Department of Mathematics, Parahyangan Catholic University, Bandung, Indonesia.
Biomedical Data Sciences, section Medical Statistics, Leiden University Medical Centre, Leiden, The Netherlands.
Stat Med. 2019 May 30;38(12):2248-2268. doi: 10.1002/sim.8101. Epub 2019 Feb 13.
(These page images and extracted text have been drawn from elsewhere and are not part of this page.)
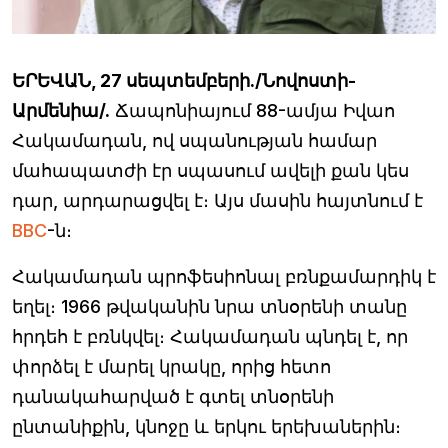
ԵՐԵՎԱՆ, 27 սեպտեմբերի./Նովոստի-
Արմենիա/.
Ճապոնիայում 88-ամյա Իվաո
Հակամադան, ով սպանության համար
մահապատժի էր սպասում ավելի քան կես
դար, արդարացվել է։ Այս մասին հայտնում է
BBC
-ն։
Հակամադան պրոֆեսիոնալ բռնքամարդիկ է
եղել։ 1966 թվականին նրա տնօրենի տանը
հրդեհ է բռնկվել։ Հակամադան պնդել է, որ
փորձել է մարել կրակը, որից հետո
դանակահարված է գտել տնօրենի
ընտանիքին, կնոջը և երկու երեխաներին։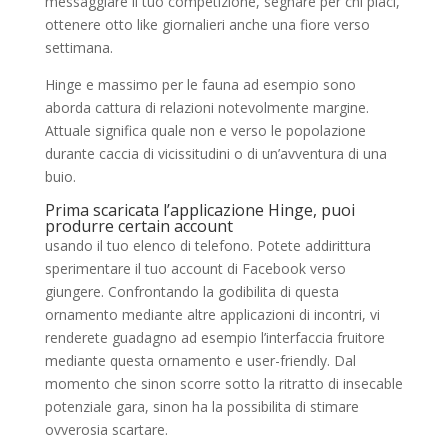
messaggiare il tuo competizione, segnare per chi piaci,
ottenere otto like giornalieri anche una fiore verso
settimana.
Hinge e massimo per le fauna ad esempio sono
aborda cattura di relazioni notevolmente margine.
Attuale significa quale non e verso le popolazione
durante caccia di vicissitudini o di un’avventura di una
buio.
Prima scaricata l’applicazione Hinge, puoi
produrre certain account
usando il tuo elenco di telefono. Potete addirittura
sperimentare il tuo account di Facebook verso
giungere. Confrontando la godibilita di questa
ornamento mediante altre applicazioni di incontri, vi
renderete guadagno ad esempio l’interfaccia fruitore
mediante questa ornamento e user-friendly. Dal
momento che sinon scorre sotto la ritratto di insecable
potenziale gara, sinon ha la possibilita di stimare
ovverosia scartare.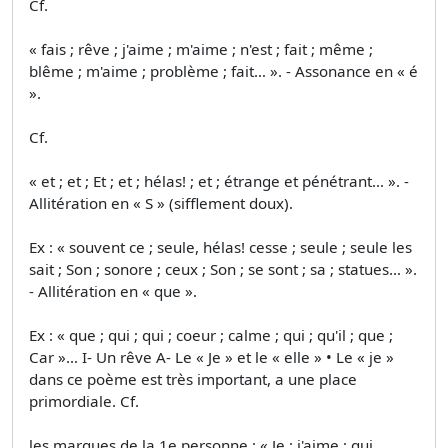
Cf.
« fais ; rêve ; j'aime ; m'aime ; n'est ; fait ; même ;
blême ; m'aime ; problème ; fait… ». - Assonance en « é
».
Cf.
« et ; et ; Et ; et ; hélas! ; et ; étrange et pénétrant… ». -
Allitération en « S » (sifflement doux).
Ex : « souvent ce ; seule, hélas! cesse ; seule ; seule les
sait ; Son ; sonore ; ceux ; Son ; se sont ; sa ; statues… ».
- Allitération en « que ».
Ex : « que ; qui ; qui ; coeur ; calme ; qui ; qu'il ; que ;
Car »… I- Un rêve A- Le « Je » et le « elle » • Le « je »
dans ce poème est très important, a une place
primordiale. Cf.
les marques de la 1e personne : « Je ; j'aime ; qui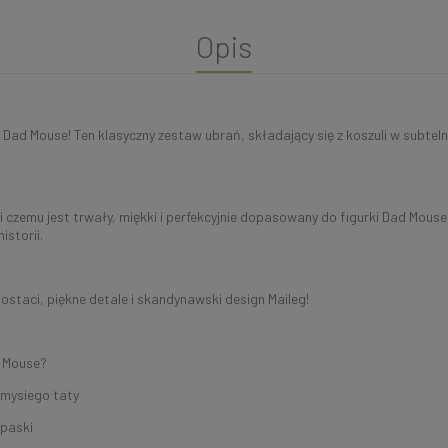
Opis
r Dad Mouse! Ten klasyczny zestaw ubrań, składający się z koszuli w subtel
 czemu jest trwały, miękki i perfekcyjnie dopasowany do figurki Dad Mouse.
istorii.
ostaci, piękne detale i skandynawski design Maileg!
d Mouse?
 mysiego taty
 paski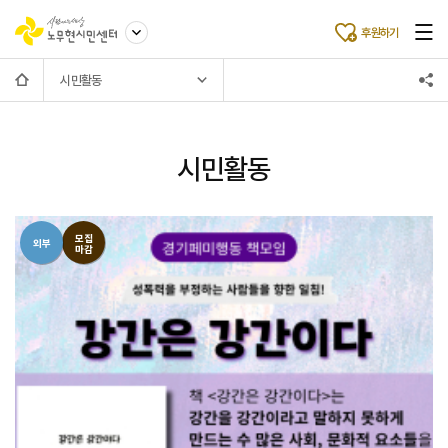
후원하기
시민활동
시민활동
모집
외부
마감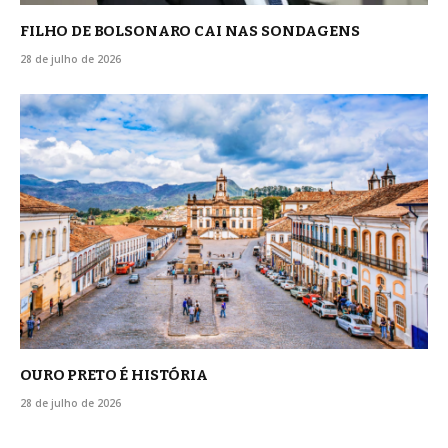
FILHO DE BOLSONARO CAI NAS SONDAGENS
28 de julho de 2026
OURO PRETO É HISTÓRIA
28 de julho de 2026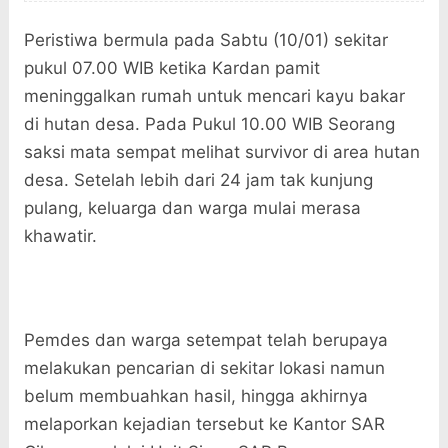
Peristiwa bermula pada Sabtu (10/01) sekitar
pukul 07.00 WIB ketika Kardan pamit
meninggalkan rumah untuk mencari kayu bakar
di hutan desa. Pada Pukul 10.00 WIB Seorang
saksi mata sempat melihat survivor di area hutan
desa. Setelah lebih dari 24 jam tak kunjung
pulang, keluarga dan warga mulai merasa
khawatir.
Pemdes dan warga setempat telah berupaya
melakukan pencarian di sekitar lokasi namun
belum membuahkan hasil, hingga akhirnya
melaporkan kejadian tersebut ke Kantor SAR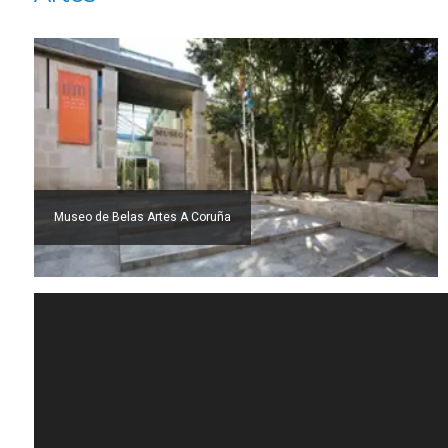
Museo de Belas Artes A Coruña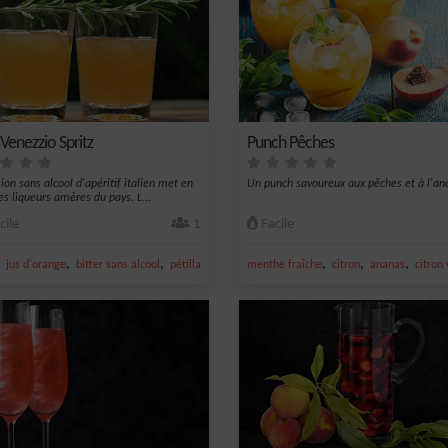
 Venezzio Spritz
Punch Pêches
ion sans alcool d'apéritif italien met en
Un punch savoureux aux pêches et à l'an
es liqueurs amères du pays. L...
cile
1
Facile
,
,
,
,
,
,
,
che
jus d'orange
bitter sans alcool
pétillant pêche
menthe fraîche
soda
citron
ananas
citron 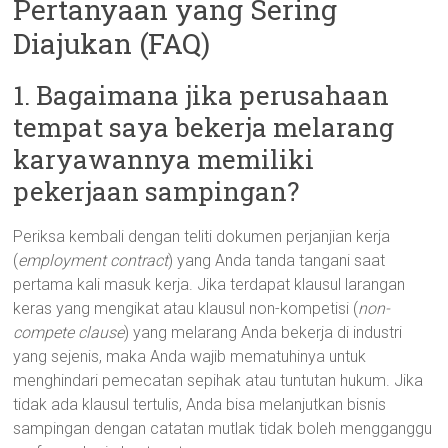
Pertanyaan yang Sering
Diajukan (FAQ)
1. Bagaimana jika perusahaan
tempat saya bekerja melarang
karyawannya memiliki
pekerjaan sampingan?
Periksa kembali dengan teliti dokumen perjanjian kerja
(
employment contract
) yang Anda tanda tangani saat
pertama kali masuk kerja. Jika terdapat klausul larangan
keras yang mengikat atau klausul non-kompetisi (
non-
compete clause
) yang melarang Anda bekerja di industri
yang sejenis, maka Anda wajib mematuhinya untuk
menghindari pemecatan sepihak atau tuntutan hukum. Jika
tidak ada klausul tertulis, Anda bisa melanjutkan bisnis
sampingan dengan catatan mutlak tidak boleh mengganggu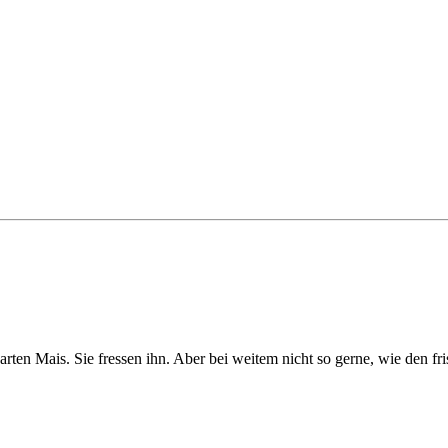
rten Mais. Sie fressen ihn. Aber bei weitem nicht so gerne, wie den fri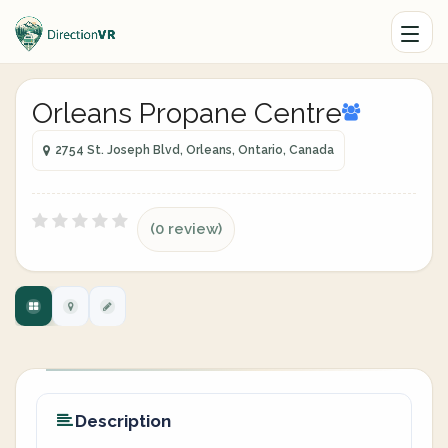
Orleans Propane Centre
2754 St. Joseph Blvd, Orleans, Ontario, Canada
(0 review)
Description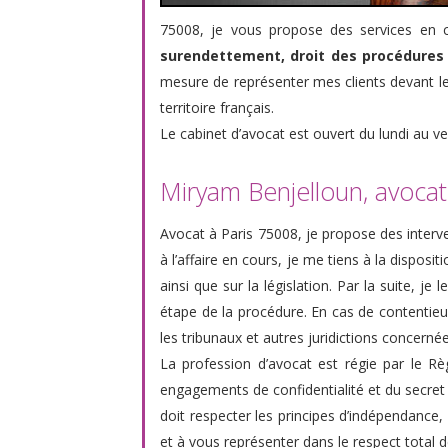
75008, je vous propose des services en c
surendettement, droit des procédures c
mesure de représenter mes clients devant les 
territoire français.
Le cabinet d’avocat est ouvert du lundi au ve
Miryam Benjelloun, avocat 
Avocat à Paris 75008, je propose des interv
à l’affaire en cours, je me tiens à la disposi
ainsi que sur la législation. Par la suite, je
étape de la procédure. En cas de contentieu
les tribunaux et autres juridictions concernée
La profession d’avocat est régie par le Rè
engagements de confidentialité et du secret 
doit respecter les principes d’indépendance, 
et à vous représenter dans le respect total d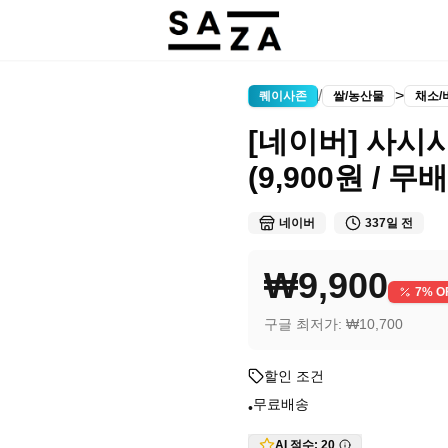
/
>
퀘이사존
쌀/농산물
채소/
[네이버] 사시사
(9,900원 / 무배
네이버
337일 전
₩9,900
7
% O
구글 최저가:
₩10,700
할인 조건
무료배송
•
AI 점수:
20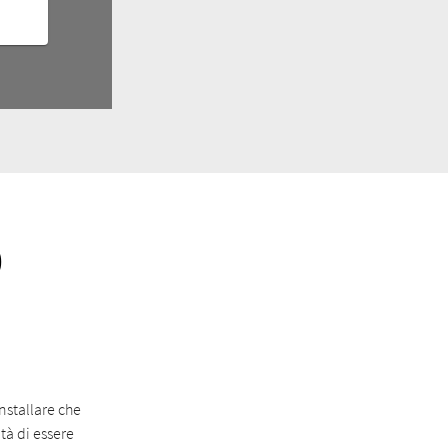
0
nstallare che
ità di essere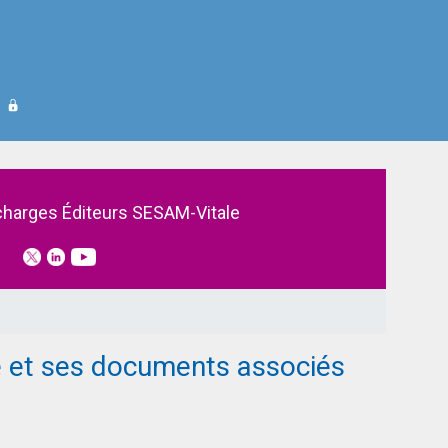
charges Éditeurs SESAM-Vitale
e et ses documents associés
Clustered overdispersed multivariate count data are challenging to model due to the presence of correlation within and between samples. Typically, the first source of correlation needs to be addressed but its quantification is of less interest. Here, we focus on the correlation between time points. In addition, the effects of covariates on the multivariate counts distribution need to be assessed. To fulfill these requirements, a regression model based on the Dirichlet-multinomial distribution for association between covariates and the categorical counts is extended by using random effects to deal with the additional clustering. This model is the Dirichlet-multinomial mixed regression model. Alternatively, a negative binomial regression mixed model can be deployed where the corresponding likelihood is conditioned on the total count. It appears that these two approaches are equivalent when the total count is fixed and independent of the random effects. We consider both subject-specific and categorical-specific random effects. However, the latter has a larger computational burden when the number of categories increases. Our work is motivated by microbiome data sets obtained by sequencing of the amplicon of the bacterial 16S rRNA gene. These data have a compositional structure and are typically overdispersed. The microbiome data set is from an epidemiological study carried out in a helminth-endemic area in Indonesia. The conclusions are as follows: time has no statistically significant effect on microbiome composition, the correlation between subjects is statistically significant, and treatment has a significant effect on the microbiome composition only in infected subjects who remained infected.
由于样本内和样本间存在相关性,聚集过度离散的多元计数数据建模具有挑战性。通常,需要解决第一个来源的相关性,但对其量化的兴趣较小。在这里,我们关注时间点之间的相关性。此外,需要评估协变量对多元计数分布的影响。为了满足这些要求,我们扩展了基于协变量与分类计数之间关联的狄利克雷-多项分布的回归模型,通过使用随机效应来处理额外的聚类。该模型是狄利克雷-多项混合回归模型。或者,可以部署负二项式回归混合模型,其中相应的似然条件是总计数。当总计数固定且独立于随机效应时,这两种方法似乎是等效的。我们考虑了个体特异性和类别特异性随机效应。然而,当类别数量增加时,后者的计算负担更大。我们的工作是由通过扩增子测序获得的细菌 16S rRNA 基因的微生物组数据集驱动的。这些数据具有组成结构,通常是过度离散的。微生物组数据集来自印度尼西亚一个蠕虫流行地区进行的一项流行病学研究。结论如下:时间对微生物组组成没有统计学上的显著影响,主体之间的相关性具有统计学意义,并且治疗仅在持续感染的感染主体中对微生物组组成有显著影响。